I was diagnosed in April last year and since then I have tried many different medications and dozes of them and none of the pills worked. I was so unhappy and frustrated all this time because week after week it got worse – the pain didn’t stop, I couldn’t walk too fast or really far, few kilometers was the best I could do at once, I couldn’t write even a simple essay without having my hand shake until I got some painkillers, at one point I was developing an allergy to sun because of the medication (I had little blisters forming on the part of my body that got intense sunlight) and so on and so forth.
But the worst point for me was when I couldn’t draw anymore because it hurt to hold a pencil for too long. I was so frustrated and angry because there was nothing anyone could really do about it, they couldn’t take the pain away. I visited a doctor after a doctor but everything remained the same. I felt so lonely because even though I have had people around, they couldn’t understand how much this illness was (and still is) taking away from me every single day. It got so bad that at one point I just wanted to give up because the pain and anger, it was just getting too much to handle.

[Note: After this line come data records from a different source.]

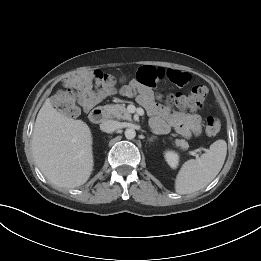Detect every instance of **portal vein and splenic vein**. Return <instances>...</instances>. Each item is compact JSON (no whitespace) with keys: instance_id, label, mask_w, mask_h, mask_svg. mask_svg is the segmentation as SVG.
I'll list each match as a JSON object with an SVG mask.
<instances>
[{"instance_id":"1","label":"portal vein and splenic vein","mask_w":261,"mask_h":261,"mask_svg":"<svg viewBox=\"0 0 261 261\" xmlns=\"http://www.w3.org/2000/svg\"><path fill=\"white\" fill-rule=\"evenodd\" d=\"M198 151H199V149H197L196 151H191L190 154L198 157V154H197Z\"/></svg>"}]
</instances>
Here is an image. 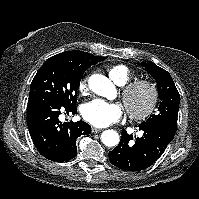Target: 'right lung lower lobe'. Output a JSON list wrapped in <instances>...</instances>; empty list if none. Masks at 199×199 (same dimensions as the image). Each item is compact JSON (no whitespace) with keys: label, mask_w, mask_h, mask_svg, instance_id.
Wrapping results in <instances>:
<instances>
[{"label":"right lung lower lobe","mask_w":199,"mask_h":199,"mask_svg":"<svg viewBox=\"0 0 199 199\" xmlns=\"http://www.w3.org/2000/svg\"><path fill=\"white\" fill-rule=\"evenodd\" d=\"M76 107L65 106L58 98L37 93L29 96L27 125L33 143L45 158L64 162L77 155L76 140L90 134L91 126L83 121L60 122L62 112L75 114Z\"/></svg>","instance_id":"right-lung-lower-lobe-1"}]
</instances>
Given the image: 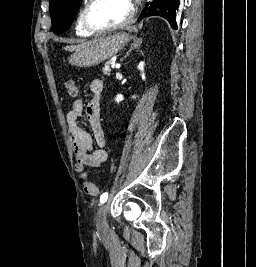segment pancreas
I'll return each mask as SVG.
<instances>
[{
	"label": "pancreas",
	"mask_w": 256,
	"mask_h": 267,
	"mask_svg": "<svg viewBox=\"0 0 256 267\" xmlns=\"http://www.w3.org/2000/svg\"><path fill=\"white\" fill-rule=\"evenodd\" d=\"M102 70H103V74H107V76H110L111 70H110V66H108V62H107V64H105V66H104V68H102Z\"/></svg>",
	"instance_id": "pancreas-1"
}]
</instances>
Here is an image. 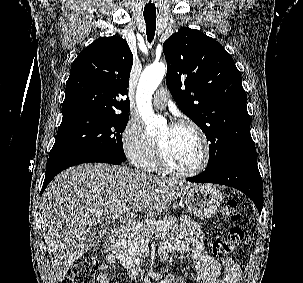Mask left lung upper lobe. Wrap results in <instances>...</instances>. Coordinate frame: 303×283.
<instances>
[{
	"instance_id": "left-lung-upper-lobe-1",
	"label": "left lung upper lobe",
	"mask_w": 303,
	"mask_h": 283,
	"mask_svg": "<svg viewBox=\"0 0 303 283\" xmlns=\"http://www.w3.org/2000/svg\"><path fill=\"white\" fill-rule=\"evenodd\" d=\"M163 52L169 91L210 142L207 169L255 150L241 73L223 46L183 27L164 42Z\"/></svg>"
}]
</instances>
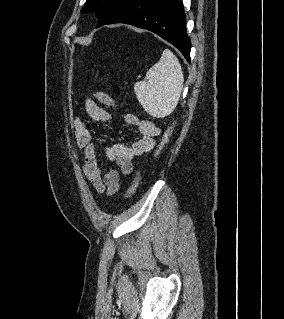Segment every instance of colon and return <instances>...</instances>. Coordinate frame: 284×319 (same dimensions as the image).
Here are the masks:
<instances>
[{
	"mask_svg": "<svg viewBox=\"0 0 284 319\" xmlns=\"http://www.w3.org/2000/svg\"><path fill=\"white\" fill-rule=\"evenodd\" d=\"M95 97L99 102H101L104 105H107L110 107L117 106L115 100L105 91H101V90L97 91L95 93ZM172 131H173V125L171 124L166 128V130L162 136L161 142L159 143L157 149L155 150L156 154L159 153L167 145V143L169 142V139L171 137ZM138 184H139V174L136 173L134 175L128 189L126 190V192L124 194V199H129L135 193V191L138 187Z\"/></svg>",
	"mask_w": 284,
	"mask_h": 319,
	"instance_id": "colon-1",
	"label": "colon"
}]
</instances>
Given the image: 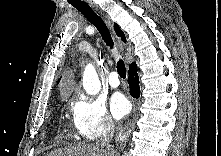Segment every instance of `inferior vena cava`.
Listing matches in <instances>:
<instances>
[{"label": "inferior vena cava", "instance_id": "1", "mask_svg": "<svg viewBox=\"0 0 221 156\" xmlns=\"http://www.w3.org/2000/svg\"><path fill=\"white\" fill-rule=\"evenodd\" d=\"M113 133H114V123L110 119L105 124V127L102 131V135H101L100 139L96 142V145L101 148L105 147L106 149L110 150V148H111L110 140L113 137Z\"/></svg>", "mask_w": 221, "mask_h": 156}]
</instances>
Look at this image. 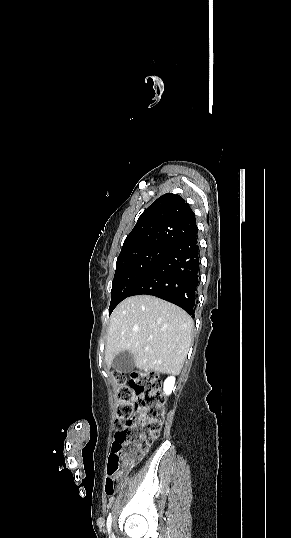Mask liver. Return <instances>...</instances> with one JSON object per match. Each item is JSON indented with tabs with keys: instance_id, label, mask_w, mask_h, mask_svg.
<instances>
[{
	"instance_id": "liver-1",
	"label": "liver",
	"mask_w": 291,
	"mask_h": 538,
	"mask_svg": "<svg viewBox=\"0 0 291 538\" xmlns=\"http://www.w3.org/2000/svg\"><path fill=\"white\" fill-rule=\"evenodd\" d=\"M192 318L181 308L150 295L126 298L113 311L105 361L122 351L133 354L138 369L180 373L188 354Z\"/></svg>"
}]
</instances>
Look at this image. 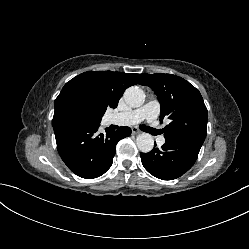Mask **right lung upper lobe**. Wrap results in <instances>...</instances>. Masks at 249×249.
I'll return each mask as SVG.
<instances>
[{"mask_svg": "<svg viewBox=\"0 0 249 249\" xmlns=\"http://www.w3.org/2000/svg\"><path fill=\"white\" fill-rule=\"evenodd\" d=\"M144 78L145 74L88 71L67 82L59 96L66 93L86 96L92 101L96 116L102 118L108 107H117L119 99L128 87L141 84Z\"/></svg>", "mask_w": 249, "mask_h": 249, "instance_id": "1", "label": "right lung upper lobe"}]
</instances>
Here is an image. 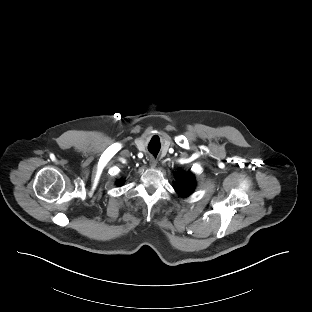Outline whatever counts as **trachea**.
I'll return each mask as SVG.
<instances>
[{
  "instance_id": "1",
  "label": "trachea",
  "mask_w": 312,
  "mask_h": 312,
  "mask_svg": "<svg viewBox=\"0 0 312 312\" xmlns=\"http://www.w3.org/2000/svg\"><path fill=\"white\" fill-rule=\"evenodd\" d=\"M160 150V146L159 145H149V151L154 155L157 156L158 152Z\"/></svg>"
}]
</instances>
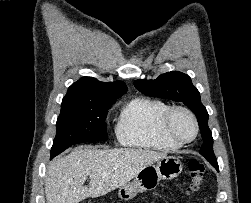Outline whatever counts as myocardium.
Returning <instances> with one entry per match:
<instances>
[{
    "mask_svg": "<svg viewBox=\"0 0 251 203\" xmlns=\"http://www.w3.org/2000/svg\"><path fill=\"white\" fill-rule=\"evenodd\" d=\"M176 112H183V113L187 114L191 118V120L193 121L195 131H194V134L191 138H189V139L181 138L173 131L172 120H173V116L175 115ZM161 131L167 138H169L172 141H175L181 145L188 144V143H191L192 141H194L196 139V137L198 136L199 122H198L196 115L190 109H188L184 106H179V105L172 106L165 112V114L162 117Z\"/></svg>",
    "mask_w": 251,
    "mask_h": 203,
    "instance_id": "f54148a6",
    "label": "myocardium"
}]
</instances>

But in April this year my doctor decided to start giving me biological treatment. This means that the medication I get through injections are active substances from live cells that interfere with the inflammation processes in human body. Complicated, I know. But far this has helped me so much more than any other medication before that.

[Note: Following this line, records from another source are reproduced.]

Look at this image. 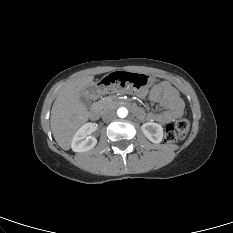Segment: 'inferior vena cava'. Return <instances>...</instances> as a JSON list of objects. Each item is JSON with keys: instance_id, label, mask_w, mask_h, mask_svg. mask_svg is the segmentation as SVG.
Returning <instances> with one entry per match:
<instances>
[{"instance_id": "1", "label": "inferior vena cava", "mask_w": 233, "mask_h": 233, "mask_svg": "<svg viewBox=\"0 0 233 233\" xmlns=\"http://www.w3.org/2000/svg\"><path fill=\"white\" fill-rule=\"evenodd\" d=\"M116 117V113L115 111L113 110H107L103 113L102 115V119L105 121V122H108V121H111L113 120L114 118Z\"/></svg>"}]
</instances>
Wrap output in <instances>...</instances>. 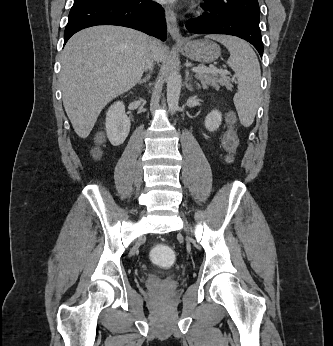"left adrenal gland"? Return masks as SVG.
<instances>
[{"label": "left adrenal gland", "instance_id": "1", "mask_svg": "<svg viewBox=\"0 0 333 346\" xmlns=\"http://www.w3.org/2000/svg\"><path fill=\"white\" fill-rule=\"evenodd\" d=\"M189 81H190V76H189V70L187 69L185 74V84L189 91H193L194 90L193 86L191 85V83H189Z\"/></svg>", "mask_w": 333, "mask_h": 346}]
</instances>
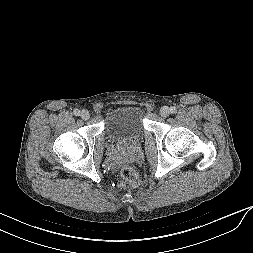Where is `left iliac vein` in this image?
<instances>
[{
    "label": "left iliac vein",
    "instance_id": "1",
    "mask_svg": "<svg viewBox=\"0 0 253 253\" xmlns=\"http://www.w3.org/2000/svg\"><path fill=\"white\" fill-rule=\"evenodd\" d=\"M171 113V110L168 106H163L161 109H160V115L162 117H168Z\"/></svg>",
    "mask_w": 253,
    "mask_h": 253
}]
</instances>
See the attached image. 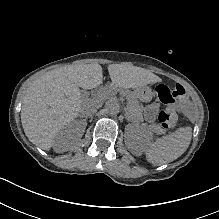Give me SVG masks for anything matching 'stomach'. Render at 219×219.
Masks as SVG:
<instances>
[{
	"label": "stomach",
	"mask_w": 219,
	"mask_h": 219,
	"mask_svg": "<svg viewBox=\"0 0 219 219\" xmlns=\"http://www.w3.org/2000/svg\"><path fill=\"white\" fill-rule=\"evenodd\" d=\"M136 95L144 101L149 100L151 96V90L145 86L138 88L135 91Z\"/></svg>",
	"instance_id": "obj_1"
}]
</instances>
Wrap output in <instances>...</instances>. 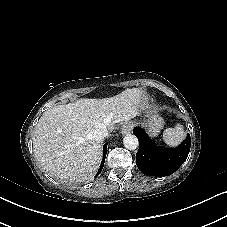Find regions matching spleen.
<instances>
[{
	"mask_svg": "<svg viewBox=\"0 0 227 227\" xmlns=\"http://www.w3.org/2000/svg\"><path fill=\"white\" fill-rule=\"evenodd\" d=\"M185 137V132L181 124H177L175 128H167L163 132V140L169 146H177Z\"/></svg>",
	"mask_w": 227,
	"mask_h": 227,
	"instance_id": "obj_1",
	"label": "spleen"
}]
</instances>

I can walk more and longer, I can ride a bike (but when there are hills involved then I still get pains in my knees), I can write more in classes etc. And I can draw and paint again like normally. So it has gotten better. But the worst part is that I do have to do these injections once a week and I am absolutely terrified of needles – I panic and that causes me to feel like I can’t breathe anymore and my vision goes blurry a bit. Or I black out sometimes. Plus the side effects – headaches, itching and redness on the injection place (and sometimes it gets really painful as well).

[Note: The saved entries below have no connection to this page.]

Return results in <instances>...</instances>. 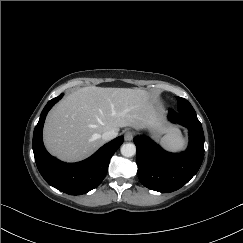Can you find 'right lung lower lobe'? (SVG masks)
Here are the masks:
<instances>
[{
    "mask_svg": "<svg viewBox=\"0 0 243 243\" xmlns=\"http://www.w3.org/2000/svg\"><path fill=\"white\" fill-rule=\"evenodd\" d=\"M63 94L50 100L44 107L33 134V152L37 168L45 181L54 188L70 194L81 195L96 188L104 179L110 159L124 141L117 137L102 146L88 159L78 163H64L51 156L42 141V129L48 111Z\"/></svg>",
    "mask_w": 243,
    "mask_h": 243,
    "instance_id": "right-lung-lower-lobe-1",
    "label": "right lung lower lobe"
}]
</instances>
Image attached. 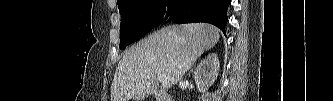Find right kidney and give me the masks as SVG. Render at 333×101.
Listing matches in <instances>:
<instances>
[{"instance_id": "obj_1", "label": "right kidney", "mask_w": 333, "mask_h": 101, "mask_svg": "<svg viewBox=\"0 0 333 101\" xmlns=\"http://www.w3.org/2000/svg\"><path fill=\"white\" fill-rule=\"evenodd\" d=\"M220 63L216 53L209 54L197 66L194 77L198 88L206 91L217 79Z\"/></svg>"}]
</instances>
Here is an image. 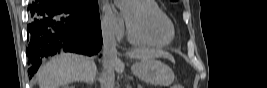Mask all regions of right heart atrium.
Instances as JSON below:
<instances>
[{
	"label": "right heart atrium",
	"mask_w": 267,
	"mask_h": 88,
	"mask_svg": "<svg viewBox=\"0 0 267 88\" xmlns=\"http://www.w3.org/2000/svg\"><path fill=\"white\" fill-rule=\"evenodd\" d=\"M101 28L104 36L110 39H120L124 34L122 21L111 15L102 18Z\"/></svg>",
	"instance_id": "right-heart-atrium-1"
}]
</instances>
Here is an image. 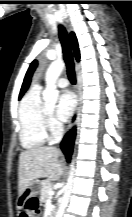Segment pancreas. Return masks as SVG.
Instances as JSON below:
<instances>
[{"mask_svg":"<svg viewBox=\"0 0 132 217\" xmlns=\"http://www.w3.org/2000/svg\"><path fill=\"white\" fill-rule=\"evenodd\" d=\"M52 190V182L47 179V180H43L41 182V196H40V200L41 202H46L47 199L49 198V191Z\"/></svg>","mask_w":132,"mask_h":217,"instance_id":"1","label":"pancreas"}]
</instances>
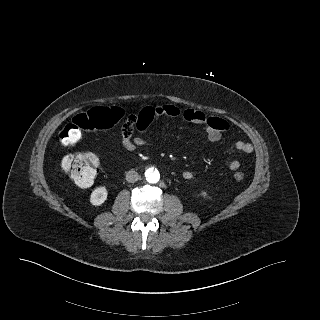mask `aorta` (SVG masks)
Returning a JSON list of instances; mask_svg holds the SVG:
<instances>
[{
  "mask_svg": "<svg viewBox=\"0 0 320 320\" xmlns=\"http://www.w3.org/2000/svg\"><path fill=\"white\" fill-rule=\"evenodd\" d=\"M146 180L149 183H157L160 180V174L157 170H154L153 168H149L145 172Z\"/></svg>",
  "mask_w": 320,
  "mask_h": 320,
  "instance_id": "1",
  "label": "aorta"
}]
</instances>
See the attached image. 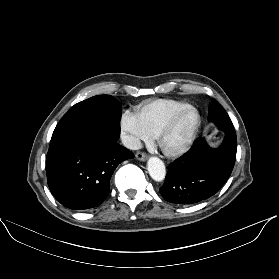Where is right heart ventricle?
I'll return each instance as SVG.
<instances>
[{"mask_svg":"<svg viewBox=\"0 0 279 279\" xmlns=\"http://www.w3.org/2000/svg\"><path fill=\"white\" fill-rule=\"evenodd\" d=\"M190 104L172 99H156L141 103L136 107V114L147 133L156 137L167 120L177 111Z\"/></svg>","mask_w":279,"mask_h":279,"instance_id":"1","label":"right heart ventricle"}]
</instances>
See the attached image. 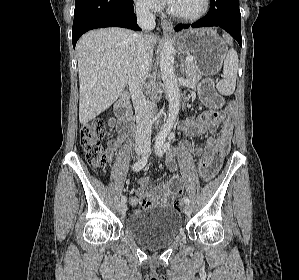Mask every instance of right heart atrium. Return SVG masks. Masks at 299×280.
I'll return each instance as SVG.
<instances>
[{"label":"right heart atrium","instance_id":"obj_1","mask_svg":"<svg viewBox=\"0 0 299 280\" xmlns=\"http://www.w3.org/2000/svg\"><path fill=\"white\" fill-rule=\"evenodd\" d=\"M141 7L156 11L161 7V0H136Z\"/></svg>","mask_w":299,"mask_h":280}]
</instances>
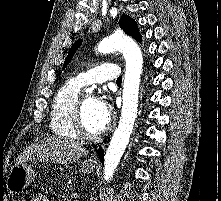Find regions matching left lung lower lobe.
I'll return each instance as SVG.
<instances>
[{
    "mask_svg": "<svg viewBox=\"0 0 221 201\" xmlns=\"http://www.w3.org/2000/svg\"><path fill=\"white\" fill-rule=\"evenodd\" d=\"M97 152H98V155H99L101 161L103 162V160H104L103 150L99 149V150H97Z\"/></svg>",
    "mask_w": 221,
    "mask_h": 201,
    "instance_id": "1",
    "label": "left lung lower lobe"
}]
</instances>
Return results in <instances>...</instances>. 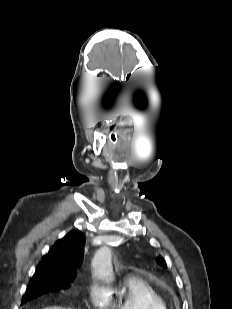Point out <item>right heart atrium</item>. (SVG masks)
Masks as SVG:
<instances>
[{"mask_svg":"<svg viewBox=\"0 0 232 309\" xmlns=\"http://www.w3.org/2000/svg\"><path fill=\"white\" fill-rule=\"evenodd\" d=\"M90 298L95 305L101 308L105 307L108 299L106 290L96 282L90 285Z\"/></svg>","mask_w":232,"mask_h":309,"instance_id":"1","label":"right heart atrium"}]
</instances>
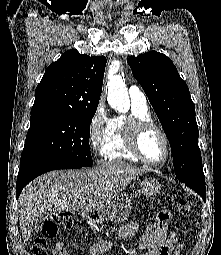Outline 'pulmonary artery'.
I'll use <instances>...</instances> for the list:
<instances>
[{"mask_svg": "<svg viewBox=\"0 0 221 255\" xmlns=\"http://www.w3.org/2000/svg\"><path fill=\"white\" fill-rule=\"evenodd\" d=\"M128 92L132 103L147 105V98L145 93L137 86H131Z\"/></svg>", "mask_w": 221, "mask_h": 255, "instance_id": "obj_1", "label": "pulmonary artery"}]
</instances>
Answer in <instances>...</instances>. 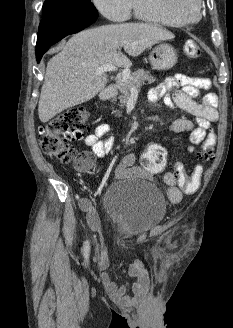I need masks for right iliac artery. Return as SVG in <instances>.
<instances>
[{
  "mask_svg": "<svg viewBox=\"0 0 233 328\" xmlns=\"http://www.w3.org/2000/svg\"><path fill=\"white\" fill-rule=\"evenodd\" d=\"M89 250H90L89 242L86 241L84 244V249H83L84 256L87 257L89 255Z\"/></svg>",
  "mask_w": 233,
  "mask_h": 328,
  "instance_id": "right-iliac-artery-1",
  "label": "right iliac artery"
}]
</instances>
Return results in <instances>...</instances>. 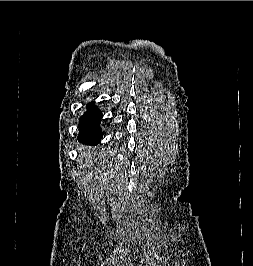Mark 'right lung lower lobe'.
<instances>
[{"mask_svg": "<svg viewBox=\"0 0 253 266\" xmlns=\"http://www.w3.org/2000/svg\"><path fill=\"white\" fill-rule=\"evenodd\" d=\"M102 112L94 103L88 104L87 111L79 119V141L84 144L96 145L102 139L100 127Z\"/></svg>", "mask_w": 253, "mask_h": 266, "instance_id": "98d812e1", "label": "right lung lower lobe"}]
</instances>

But what all of this has given me is strength and I have gotten a much better painter. You see, when I couldn’t draw, I turned to paint to help me because it’s easier to express things with paint – it creates a certain mood or an emotion that would take a lot of work with pencils. So that’s awesome.
I am happier that it is getting a bit better but I am still not in a good place. So that’s where I am at right now.
And if you happens to have a loved one in a similar situations then here are some tips how you can help them.
- just be there, listen and show that they’re not alone – because it’s crazy scary place to be in, especially when you’re alone
- don’t exclude them – when going out be always sure to still ask no matter how many times they have said no before
- be understanding when they cancel or don’t want to hang out – it’s not easy for them either and they are not being a bitch, sometimes even getting out of bed is a hard task
- validate their feelings – it is easier if they know that everything they’re feeling is okay
- never judge if they are not able to do some things – again, some simple tasks are as hard as moving a big rock
- spend quality one-on-one time – go to their house and just hang out, watch movies and gossip, you have no idea how much they will love and appreciate it
- talk to them daily – again, terrible thing to feel alone most of the time
- don’t ever say that they don’t look sick – I have gotten that so much because on the outside I look fine and I am social, but not all illnesses show
That’s it. These are some simple things to help but I guarantee mean the world to them. And one last thing, be understanding, loving and non-judgemental to everyone because you can never know what someone else is going through.